I've shared some of this with ChrisM and SamL, but I wanted to bring it up here. This largely pertains to the codes RAMSES and NMSU-ART that are currently supported, as well as the support for particle Octrees. ARTIO is somewhat orthogonal at this time, as it doesn't store the octree in memory.
Currently, Octs have:
int (64-bits) local_ind (64-bits) domain (64-bits) pos (64-bits each) level (64-bits) pointer-to-sd (64-bits) children, 8 pointers (64-bits each) parent (64-bits)
This comes out to 136 bytes. Much of this is because we have two different methods of traversing the Octs, both in allocation-order and in depth-first traversal order, and also because when I wrote this (seems like yesterday) I was trying to get something done without worrying too much about memory optimization. However, both of these things are becoming much more important; firstly, we need to ensure we're thinking about the memory implications of a large number of leaf nodes, and we need to verify that order of traversal is not important -- or at least, is guaranteed identical.
Last week I spent some time rewriting the traversal code to attempt to get rid of much of the self-awareness of the octs, such that *outside* of a traversal, they are somewhat meaningless. This lets me cut it down to:
domain index (which we may be able to eliminate in the future) code-specific index allocateable pointer to the 8 children (linearly) pointer-to-sd object
This should be 32 bytes for leaf nodes, which expands for non-leaf nodes, although we may be able to cut that down as well (at the expense of slight over-allocation for instances when not all cells must be simultaneously refined.) I've implemented this with a traversal object, such that it will track the level state, the oct state, and so on and so forth. This works for all of the tests I have been able to create for it, but it results in a slight performance decrease. (I believe in the future we can optimize this.)
Anyway, here's where I'm going with all of this. I'd like to extend the Octree base class, but in a way that leaves several items up to individual implementations. Furthermore, I'd like to start a brief discussion of how we might plan for this becoming distributed memory, which was impossible before but which I think will be possible by removing state from the Octs.
= New Octree Base Class Methods =
I'd like to propose these methods become part of the base octree class:
* next_root(int domain_id, int ind) * next_child(int domain_id)
RAMSESOctreeContainer implements the first of these, and a version of the second of these items. (Which contains routines that are no longer necessary.) The distinction here is that the first of these routines will be able -- in the future, with no changes to API -- to add the root level oct to a sparse list of octs that belong to a given domain; this will, I hope, enable. Currently it will add them to a root_mesh attribute that lives on all the octrees.

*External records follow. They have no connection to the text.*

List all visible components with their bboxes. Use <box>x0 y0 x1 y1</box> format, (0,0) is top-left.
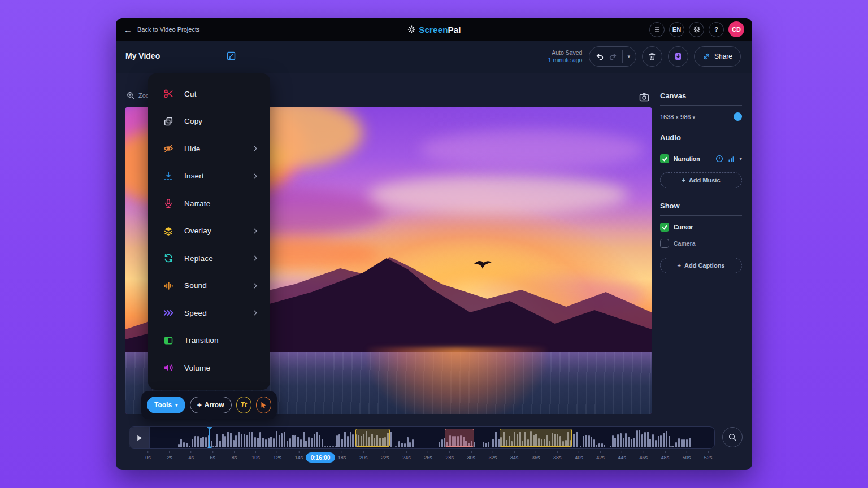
menu-item-hide[interactable]: Hide <box>148 135 270 163</box>
canvas-color-dot[interactable] <box>734 112 742 121</box>
back-label: Back to Video Projects <box>137 26 199 33</box>
download-file-icon <box>674 52 683 61</box>
menu-item-label: Narrate <box>184 199 210 208</box>
tools-dropdown-button[interactable]: Tools▾ <box>147 396 185 413</box>
history-dropdown-caret[interactable]: ▾ <box>627 54 630 59</box>
show-heading: Show <box>660 202 742 210</box>
menu-item-overlay[interactable]: Overlay <box>148 217 270 245</box>
timeline-ruler: 0s2s4s6s8s10s12s14s0:16:0018s20s22s24s26… <box>129 451 715 468</box>
user-avatar[interactable]: CD <box>728 21 744 37</box>
tick-label: 32s <box>489 451 497 460</box>
menu-item-label: Volume <box>184 364 210 372</box>
snapshot-camera-icon[interactable] <box>639 91 650 103</box>
chevron-right-icon <box>252 282 259 289</box>
menu-item-copy[interactable]: Copy <box>148 108 270 136</box>
plus-icon: + <box>678 262 681 269</box>
trash-icon <box>648 52 657 61</box>
language-button[interactable]: EN <box>669 22 684 37</box>
chevron-right-icon <box>252 310 259 316</box>
tick-label: 22s <box>381 451 389 460</box>
tick-label: 24s <box>402 451 411 460</box>
menu-item-insert[interactable]: Insert <box>148 163 270 190</box>
help-button[interactable]: ? <box>709 22 724 37</box>
plus-icon: + <box>682 177 685 184</box>
play-button[interactable] <box>129 427 150 448</box>
tick-label: 2s <box>167 451 172 460</box>
menu-item-label: Sound <box>184 281 207 290</box>
menu-item-label: Copy <box>184 117 202 125</box>
tick-label: 28s <box>445 451 454 460</box>
back-arrow-icon: ← <box>124 25 132 34</box>
replace-icon <box>163 252 174 264</box>
add-captions-button[interactable]: +Add Captions <box>660 258 742 273</box>
menu-item-narrate[interactable]: Narrate <box>148 190 270 217</box>
menu-item-sound[interactable]: Sound <box>148 272 270 300</box>
timeline-highlight-region[interactable] <box>500 429 572 447</box>
main-menu-button[interactable] <box>649 22 665 37</box>
canvas-size-dropdown[interactable]: 1638 x 986 ▾ <box>660 114 695 120</box>
integrations-button[interactable] <box>689 22 704 37</box>
menu-item-transition[interactable]: Transition <box>148 327 270 355</box>
app-window: ← Back to Video Projects ScreenPal EN <box>116 18 752 470</box>
audio-heading: Audio <box>660 133 742 142</box>
share-button[interactable]: Share <box>694 46 741 67</box>
layers-icon <box>163 225 174 237</box>
tick-label: 34s <box>510 451 519 460</box>
layers-stack-icon <box>693 25 701 33</box>
camera-label: Camera <box>674 240 696 247</box>
cursor-label: Cursor <box>674 224 693 230</box>
menu-item-label: Speed <box>184 309 207 317</box>
menu-item-label: Replace <box>184 254 213 263</box>
hamburger-icon <box>653 25 661 33</box>
timeline-zoom-button[interactable] <box>722 427 743 447</box>
undo-button[interactable] <box>595 52 604 61</box>
narration-caret[interactable]: ▾ <box>739 156 742 162</box>
chevron-right-icon <box>252 173 259 180</box>
screenpal-logo: ScreenPal <box>407 25 461 34</box>
project-title: My Video <box>125 51 160 60</box>
redo-button[interactable] <box>609 52 618 61</box>
add-music-button[interactable]: +Add Music <box>660 172 742 188</box>
bird-silhouette <box>472 258 497 272</box>
eye-off-icon <box>163 143 174 154</box>
delete-button[interactable] <box>642 46 662 67</box>
export-button[interactable] <box>668 46 688 67</box>
copy-icon <box>163 116 174 127</box>
menu-item-speed[interactable]: Speed <box>148 299 270 327</box>
menu-item-volume[interactable]: Volume <box>148 354 270 382</box>
narration-checkbox[interactable] <box>660 154 669 163</box>
cloud-shape <box>419 130 645 169</box>
tick-label: 42s <box>596 451 605 460</box>
timeline-highlight-region[interactable] <box>355 429 390 447</box>
tick-label: 20s <box>359 451 368 460</box>
narration-alert-icon[interactable] <box>715 155 723 163</box>
rename-icon[interactable] <box>226 51 236 61</box>
volume-icon <box>163 362 174 373</box>
current-time-pill: 0:16:00 <box>306 452 335 463</box>
timeline-highlight-region[interactable] <box>445 429 474 447</box>
audio-waveform <box>129 427 714 448</box>
tick-label: 44s <box>618 451 626 460</box>
add-arrow-button[interactable]: +Arrow <box>190 396 232 413</box>
mic-icon <box>163 198 174 209</box>
timeline-track[interactable] <box>129 426 715 449</box>
chevron-right-icon <box>252 228 259 234</box>
cursor-checkbox[interactable] <box>660 223 669 232</box>
camera-checkbox[interactable] <box>660 239 669 248</box>
scissors-icon <box>163 88 174 99</box>
cursor-tool-button[interactable] <box>256 396 271 413</box>
tick-label: 18s <box>338 451 346 460</box>
project-header: My Video Auto Saved 1 minute ago <box>116 41 752 73</box>
menu-item-label: Hide <box>184 145 201 153</box>
playhead[interactable] <box>209 427 210 448</box>
menu-item-replace[interactable]: Replace <box>148 245 270 272</box>
menu-item-cut[interactable]: Cut <box>148 80 270 108</box>
tick-label: 52s <box>704 451 713 460</box>
menu-item-label: Cut <box>184 90 197 98</box>
narration-volume-bars-icon[interactable] <box>727 155 735 163</box>
tick-label: 0s <box>145 451 151 460</box>
text-tool-button[interactable]: Tt <box>236 396 251 413</box>
link-icon <box>702 53 710 60</box>
menu-item-label: Insert <box>184 172 204 180</box>
back-to-projects-link[interactable]: ← Back to Video Projects <box>124 25 199 34</box>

By using this, we'll be able to move more of the addition of new octs into the base Octree class, which should hide all of the logic for adding new octs from the individual implementations.
[+-] on moving these explicitly to the base class and mandating their presence?
Because we're thus going to keep a single method of traversing the octree, this will also mean that icoords, fcoords and ires can all be moved to the base class as well, which is the ultimate reason for the changes to the Octree anyway.
= Sparse Octrees =
it is my hope that we can stop allocating the "mask" variable that gets passed around and is (noct,8) in shape, and instead (if a mask is needed at all) only look at domain-by-domain information. For RAMSES and Gadget this will be a big improvement, but much less so for NMSU-ART and Tipsy, which are currently not set up for efficient multi-domain iteration. This will also mean that spatial chunking will be more efficient, and I think we'll be able to push mask selection deeper into the octree object itself.
However, before we can start looking at distributed octrees with true sparse oct filling across nodes, we'll need to "pin" the parallelism. This would mean disabling the ability to add on new communicators, or possibly splitting workgroups up with an IO handler that communicates across MPI to the nodes that contain the sparse octree -- if we instantiate a sparse octree on N processors, we can't then move to subgroups for instance. So we'll need a way to pin it. But, I think with the changes here to removing global state and using a consistent mechanism for traversing the octree, we'll be able to do so eventually in the future.